Metrics are critical to running your HR practice, but far too many HR practitioners haven’t been taught what they really need to know about them. Here’s a few tips that might be helpful:
- No one really cares about headcount. How can you tell? Ask a simple question. If the headcount next week is ten fewer than last week, what will you do about it? The answer is usually “it depends.” And that’s the right one. Headcount is an indicator, an important denominator for some metrics that are truly indicative of what is happening. But alone, it’s almost meaningless.

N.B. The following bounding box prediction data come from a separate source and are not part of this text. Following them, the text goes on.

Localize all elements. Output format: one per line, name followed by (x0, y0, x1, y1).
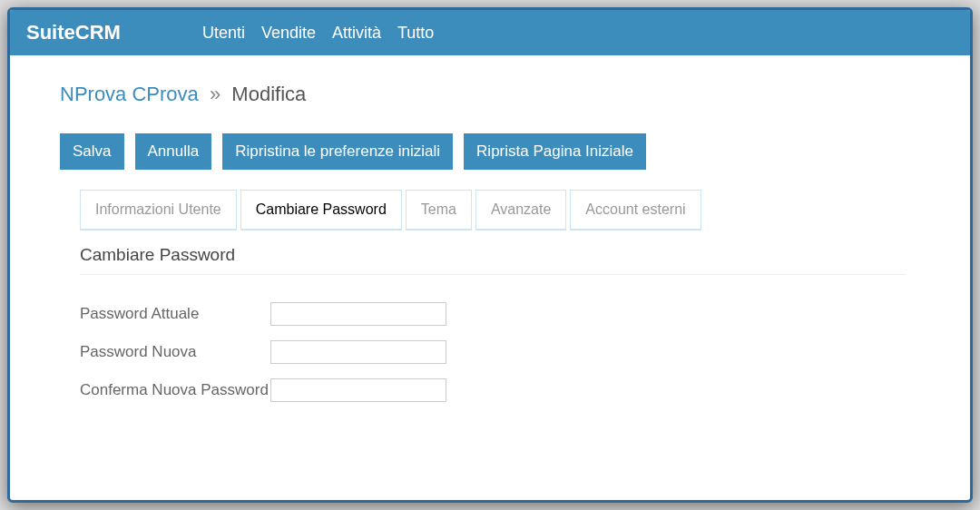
input-current-password[interactable] (270, 302, 446, 326)
brand-logo[interactable]: SuiteCRM (26, 21, 121, 44)
tab-account-esterni[interactable]: Account esterni (570, 190, 701, 230)
label-confirm-password: Conferma Nuova Password (80, 381, 270, 399)
nav-vendite[interactable]: Vendite (261, 24, 316, 43)
top-nav: Utenti Vendite Attività Tutto (202, 24, 434, 43)
label-new-password: Password Nuova (80, 343, 270, 361)
tab-cambiare-password[interactable]: Cambiare Password (240, 190, 402, 230)
label-current-password: Password Attuale (80, 305, 270, 323)
tab-avanzate[interactable]: Avanzate (475, 190, 566, 230)
topbar: SuiteCRM Utenti Vendite Attività Tutto (10, 10, 970, 55)
divider (80, 274, 906, 275)
section-title: Cambiare Password (80, 245, 920, 265)
reset-homepage-button[interactable]: Riprista Pagina Iniziale (464, 133, 646, 170)
nav-utenti[interactable]: Utenti (202, 24, 245, 43)
nav-attivita[interactable]: Attività (332, 24, 381, 43)
breadcrumb: NProva CProva » Modifica (60, 83, 920, 106)
row-current-password: Password Attuale (80, 302, 920, 326)
app-window: SuiteCRM Utenti Vendite Attività Tutto ☰… (7, 7, 973, 503)
breadcrumb-separator: » (210, 83, 220, 105)
reset-preferences-button[interactable]: Ripristina le preferenze iniziali (222, 133, 453, 170)
breadcrumb-user-link[interactable]: NProva CProva (60, 83, 199, 105)
content-area: ☰ NProva CProva » Modifica Salva Annulla… (10, 55, 970, 435)
input-confirm-password[interactable] (270, 378, 446, 402)
nav-tutto[interactable]: Tutto (397, 24, 434, 43)
cancel-button[interactable]: Annulla (135, 133, 212, 170)
action-bar: Salva Annulla Ripristina le preferenze i… (60, 133, 920, 170)
tab-tema[interactable]: Tema (406, 190, 472, 230)
tab-info-utente[interactable]: Informazioni Utente (80, 190, 237, 230)
save-button[interactable]: Salva (60, 133, 124, 170)
tabs: Informazioni Utente Cambiare Password Te… (80, 190, 920, 230)
breadcrumb-current: Modifica (231, 83, 306, 105)
row-confirm-password: Conferma Nuova Password (80, 378, 920, 402)
input-new-password[interactable] (270, 340, 446, 364)
row-new-password: Password Nuova (80, 340, 920, 364)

- No one really cares about straight turnover. What they care about is the cause of turnover, and what can be done about it. To deal with it, you have to understand what kind of turnover you are dealing with (Voluntary? Involuntary? Regrettable? Retirees? Internal movement?) and then you can start to find the root cause.
- Business leaders watch trends more than numbers. Don’t’ get hung up in the minutia of reporting. Look for trends that are playing out over weeks, or even better months, instead of day to day. Businesses are run that way. Your practice should be too.
- But know the numbers, too. Nothing will sap your credibility faster than presenting a set of trends and not being able to talk about the details. Present the important part and tell the story that needs to be told. But be ready when they ask for more, and be able to discuss not only the details, but what they mean to the business. That will bring your credibility up, and help you guide your partners in making better decisions for your population.
- Learn to distinguish between correlation and causation. Sure there are more drownings when ice cream sales are at their peak. But few people drown in ice cream, right? Knowing the difference can help you guide a business leader to hire lifeguards, not bad butter pecan.